● DATA FOR THIS EXERCISE:
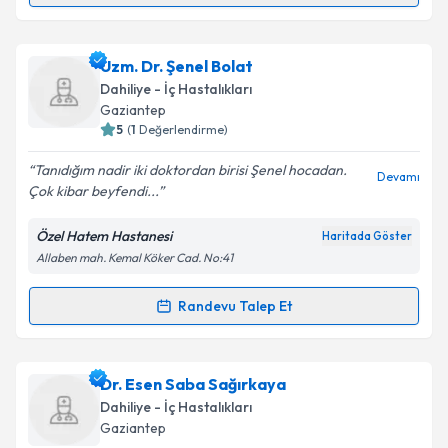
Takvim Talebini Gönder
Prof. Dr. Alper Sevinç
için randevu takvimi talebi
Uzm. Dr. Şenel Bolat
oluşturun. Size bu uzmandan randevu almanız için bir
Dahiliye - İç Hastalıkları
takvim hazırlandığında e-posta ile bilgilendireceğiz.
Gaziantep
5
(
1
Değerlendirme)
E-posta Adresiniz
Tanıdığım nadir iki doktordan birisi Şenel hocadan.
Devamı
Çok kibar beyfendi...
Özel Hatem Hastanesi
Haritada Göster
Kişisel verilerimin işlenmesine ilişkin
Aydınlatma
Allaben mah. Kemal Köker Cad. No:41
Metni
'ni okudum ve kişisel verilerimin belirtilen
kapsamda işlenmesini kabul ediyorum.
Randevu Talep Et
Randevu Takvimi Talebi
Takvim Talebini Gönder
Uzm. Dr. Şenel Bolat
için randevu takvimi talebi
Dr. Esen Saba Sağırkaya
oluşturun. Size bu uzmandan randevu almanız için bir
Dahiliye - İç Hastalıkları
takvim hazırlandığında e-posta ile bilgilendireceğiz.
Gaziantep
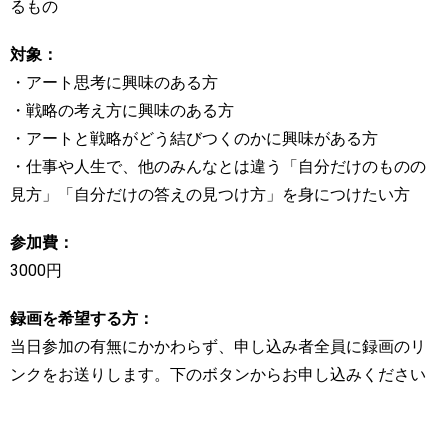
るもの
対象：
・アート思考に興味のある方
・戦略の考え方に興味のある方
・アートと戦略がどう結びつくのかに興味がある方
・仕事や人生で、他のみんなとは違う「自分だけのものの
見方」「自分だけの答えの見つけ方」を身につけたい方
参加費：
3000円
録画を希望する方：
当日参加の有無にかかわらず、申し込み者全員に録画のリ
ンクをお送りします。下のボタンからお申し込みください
---
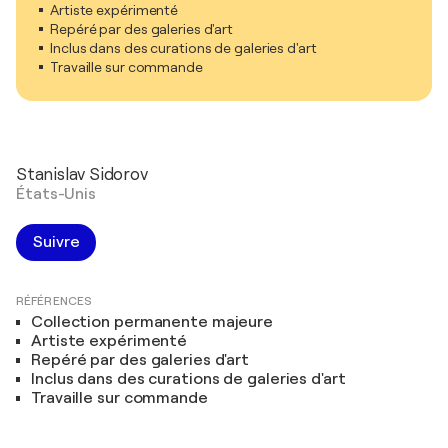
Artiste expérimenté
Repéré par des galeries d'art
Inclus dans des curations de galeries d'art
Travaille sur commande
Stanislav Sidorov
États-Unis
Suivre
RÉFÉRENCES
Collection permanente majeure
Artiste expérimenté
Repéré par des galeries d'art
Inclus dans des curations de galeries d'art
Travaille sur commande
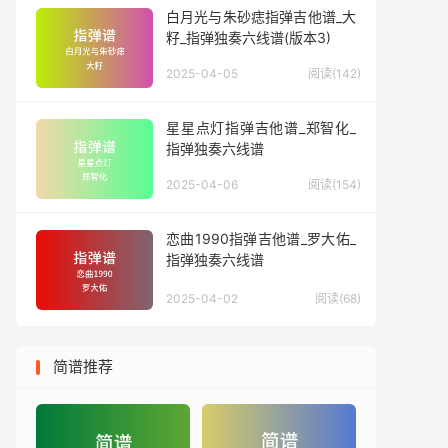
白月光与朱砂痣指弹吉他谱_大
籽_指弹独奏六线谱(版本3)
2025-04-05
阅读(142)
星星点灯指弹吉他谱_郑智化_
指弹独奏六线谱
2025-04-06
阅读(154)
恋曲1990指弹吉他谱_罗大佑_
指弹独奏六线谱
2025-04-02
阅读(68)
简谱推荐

● PROBLEM:
Using the listing above, repeat word for word each line from the one with "Değerlendirme)" down to the one with "ンクをお送りします。下のボタンからお申し込みください", both included. Omit all pictures.

● EXERCISE OUTPUT:
Değerlendirme)
E-posta Adresiniz
Tanıdığım nadir iki doktordan birisi Şenel hocadan.
Devamı
Çok kibar beyfendi...
Özel Hatem Hastanesi
Haritada Göster
Kişisel verilerimin işlenmesine ilişkin
Aydınlatma
Allaben mah. Kemal Köker Cad. No:41
Metni
'ni okudum ve kişisel verilerimin belirtilen
kapsamda işlenmesini kabul ediyorum.
Randevu Talep Et
Randevu Takvimi Talebi
Takvim Talebini Gönder
Uzm. Dr. Şenel Bolat
için randevu takvimi talebi
Dr. Esen Saba Sağırkaya
oluşturun. Size bu uzmandan randevu almanız için bir
Dahiliye - İç Hastalıkları
takvim hazırlandığında e-posta ile bilgilendireceğiz.
Gaziantep
るもの
対象：
・アート思考に興味のある方
・戦略の考え方に興味のある方
・アートと戦略がどう結びつくのかに興味がある方
・仕事や人生で、他のみんなとは違う「自分だけのものの
見方」「自分だけの答えの見つけ方」を身につけたい方
参加費：
3000円
録画を希望する方：
当日参加の有無にかかわらず、申し込み者全員に録画のリ
ンクをお送りします。下のボタンからお申し込みください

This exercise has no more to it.